| WORK TO BE COMPLETED |
Could you copy each line of the listing that holds "gabriellimoto"?

| DATASET RECORDS |
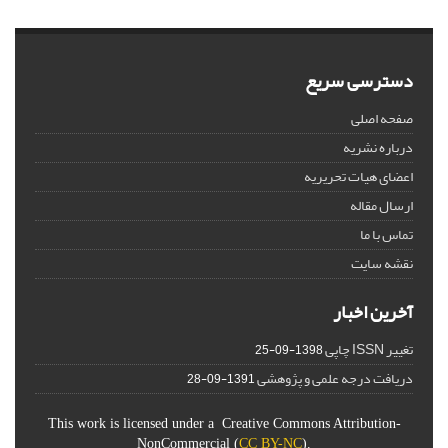
دسترسی سریع
صفحه اصلی
درباره نشریه
اعضای هیات تحریریه
ارسال مقاله
تماس با ما
نقشه سایت
آخرین اخبار
تغییر ISSN چاپی
1398-09-25
دریافت درجه علمی و پژوهشی
1391-09-28
This work is licensed under a Creative Commons Attribution-
NonCommercial (
CC BY-NC
).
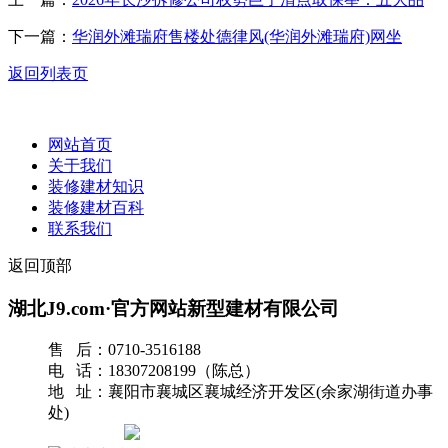
下一篇：
华润外滩瑞府售楼处德律风(华润外滩瑞府)网坐
返回列表页
网站首页
关于我们
装修建材知识
装修建材百科
联系我们
返回顶部
湖北J9.com·官方网站新型建材有限公司
售 后：0710-3516188
电 话：18307208199（陈总）
地 址：襄阳市襄城区襄城经济开发区(余家湖街道办事
处)
网站地图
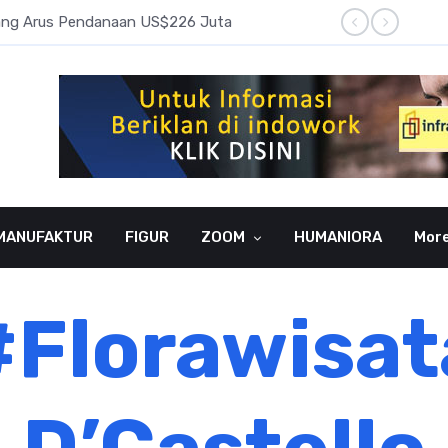
pang Arus Pendanaan US$226 Juta
Laba B
MANUFAKTUR
FIGUR
ZOOM
HUMANIORA
Mor
#Florawisat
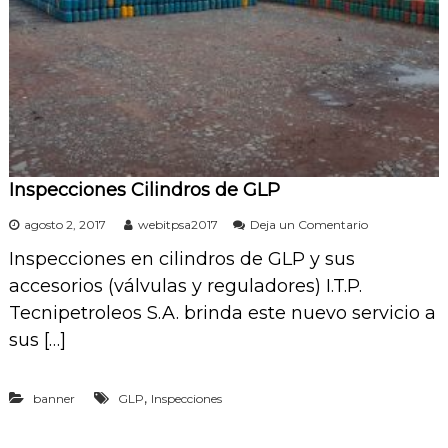
s
Inspecciones Cilindros de GLP
e
agosto 2, 2017
webitpsa2017
Deja un Comentario
n
Inspecciones en cilindros de GLP y sus
I
n
accesorios (válvulas y reguladores) I.T.P.
s
Tecnipetroleos S.A. brinda este nuevo servicio a
p
e
sus […]
c
c
i
,
banner
GLP
Inspecciones
o
n
e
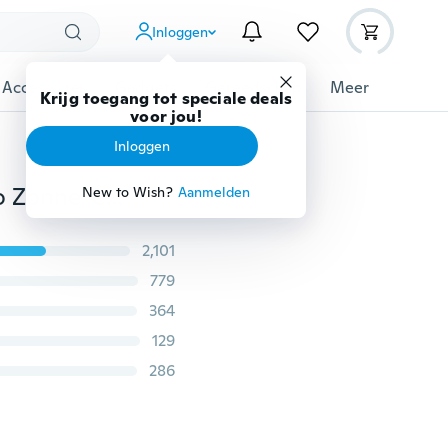
Inloggen
 Accessoires
Gadgets
Gereedschap
Meer
Krijg toegang tot speciale deals
voor jou!
Inloggen
300-1500W 12V DC naar 230V AC Huishoudelijke auto Zonne-energie-omvormer Gemodificeerde Sinusomvormer Adapter Golfvorm Nieuw.
New to Wish?
Aanmelden
2,101
779
364
129
286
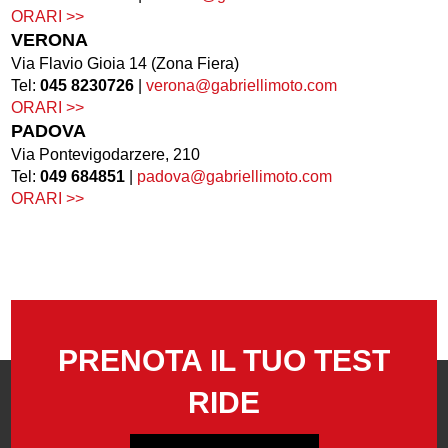
ORARI >>
VERONA
Via Flavio Gioia 14 (Zona Fiera)
Tel:
045 8230726
|
verona@gabriellimoto.com
ORARI >>
PADOVA
Via Pontevigodarzere, 210
Tel:
049 684851
|
padova@gabriellimoto.com
ORARI >>
PRENOTA IL TUO TEST
RIDE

| OUTPUT OF THE EXERCISE |
verona@gabriellimoto.com
padova@gabriellimoto.com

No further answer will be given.